Episcopal schools, grounded in the incarnational theology that lies at the core of the Anglican vision, can elevate communitas. Our fundamental belief in who we are profoundly impacts how we are and what we might do together in Christ-centered communities inviting the full  of human experience, wisdom traditions, and varied perspectives. As one mentor often reminded me, “the holy became flesh so that all flesh might be holy.” If we take the incarnation seriously, then we are being called forth to live in gracious response to the redeeming, reconciling gift of divine love. Our future, our children’s future, the future of our local and global community hinges on a power for good being activated, on our ability to work not alone, but together in partnership, community, and collaboration.

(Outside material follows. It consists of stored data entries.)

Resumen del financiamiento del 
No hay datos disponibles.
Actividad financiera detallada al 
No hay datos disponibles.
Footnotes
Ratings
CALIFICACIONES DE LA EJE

Communitas can never be an individual act, but rather points to our deeper interconnectedness.

In his last sermon, the Rev. Dr. Martin Luther King, Jr. said: We are tied together in the single garment of destiny, caught in an inescapable network of mutuality. And whatever affects one directly affects all indirectly. For some strange reason I can never be what I ought to be until you are what you ought to be. And you can never be what you ought to be until I am what I ought to be (Sermon at National Cathedral, March 31, 1968).

What Dr. King is referring to is what he often called “Beloved Community,” best captured in the African Zulu word Ubuntu (“I am because we are.”) The Buddhist monk, Thich Naht Hanh, spoke of the concept of interbeing, “the understanding that nothing exists separately from anything else…by taking care of another person you take care of yourself” (How to Fight). Hinduism’s myth of the net of Indra suggests a similar realization in which each shining gem in a net of gems reflects the light of each other, augmenting their brightness and magnifying their light. The identity of one depends on the identity of all; the thriving of one depends on the thriving of all. We are knit together in that single garment of destiny. 

Finally, in a stunningly simple and profound realization, the Trappist monk, Thomas Merton, described his epiphany: “In Louisville, at the corner of Fourth and Walnut, in the center of the shopping district, I was suddenly overwhelmed with the realization that I loved all these people, that they were mine and I theirs, that we could not be alien to one another even though we were total strangers. It was like waking from a dream of separateness, of spurious self-isolation in a special world…And if only everybody could realize this! But it cannot be explained. There is no way of telling people that they are all walking around shining like the sun” (Conjectures of a Guilty Bystander).

How do we help our students and our communities cultivate incarnational communitas? How do we magnify and augment our light? How do we help each other see that we are indeed shining like the sun? We meet. We meet together with intention, leaning in, creating a synergy where 2+2=5, where the whole becomes greater than the sum of the parts. This is the synergy of community, it is a light that can shine in the darkness of polarization and fragmentation, that can shine in the quagmire of division and discord, that can shine through the wilderness of despair and uncertainty. This is the light that shines in the darkness and is not overcome. 

As we all do the good work of building community, as we stand on the shoulders of others and look into the future as Episcopal schools, we can create a collective vision and shine together. The promise of the future depends on this synergy of our community: communion, collaboration, interconnection. Let’s meet.

The Rev. Michael Spencer is Head of School at Oregon Episcopal School in Portland, OR. He previously served as vice rector for faculty at St. Paul’s School in Concord, NH and is the author of published sermons, poetry, and articles on education and ministry. He serves as the vice president of the NAES Governing Board.